ANSWERS: 3
  • If you want to keep it honest then it depends what you have done in life and how old you are (no, I'm not being ageist). I'll assume you're young, so: Have you been part of a voluntary organisation (e.g. Scouts) where you have experienced teamwork, leadersgip, decision-making, developing new skills and so on? Have you had a hooby or interest that requires dedication, perseverence, deep understanding of subject matter? Have you held positions of responsibility at school (sport captain, prefect)? Have you had a job that shows you can stick to a task, show loyalty? If you have not been lying about in your bedroom but gone and done some simple stuff with your life thus far, then there are many ways you can boost your resumé. If you are older, then working in a voluntary organisation still helps, as do hobbies and interests, as do sports and fitness. If, however, you haven't been bothered thus far, who will want to employ you anyway? Do you take my point? I hope you do well and are creatively honest with your CV. good luck.
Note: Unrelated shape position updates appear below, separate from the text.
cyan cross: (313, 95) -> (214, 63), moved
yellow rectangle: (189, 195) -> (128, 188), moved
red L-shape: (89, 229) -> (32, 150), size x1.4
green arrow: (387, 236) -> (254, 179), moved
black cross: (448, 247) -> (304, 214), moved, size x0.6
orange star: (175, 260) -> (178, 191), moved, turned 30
  • I wouldn't view things on your resume/CV as "good" things, because in many employment professional's view, a resume is ONLY designed to get you an interview - nothing more nothing less - because most resumes get less than 1 minute's worth of attention from the employer and you have to make a quick-ish impact. Personally, I paid for my resume to be designed and constructed many years ago by a real CV professional and I would recommend it to everyone. The cost of this is inconsequential next to the price you pay for no getting a chance at that great sounding job. However, be careful about who you pick as there are many fraudsters out there (online and down the street) and you must explore their expertise and services carefully. Other than your name, mailing address, telephone and email address, I would stick to a profile of your character, your employment history with duties and key achievements (paid and volunteer), your educational achievements, and one line on your hobbies or interests. In your covering letter, you can go on to explain why you are going for the job you are and what your aims and goals are in doing so. Putting all that in the resume just makes it too long. - keep it all to 1 page. Once in the interview, you will have plenty of opportunity to talk about other aspects of your career and personality, hopes, dreams, aspirations, etc. Things that shouldn't go on a resume, in my opinion; Age. Date of Birth. Sex (even if they can work it out from your first name). Photographs (unless required by employer). Reasons for leaving previous employers. Marital status. Any children. Any personal statements or beliefs. The use of fancy/different typefaces or emphasis on some words. Any coloured paper. Any dirt/coffee stains.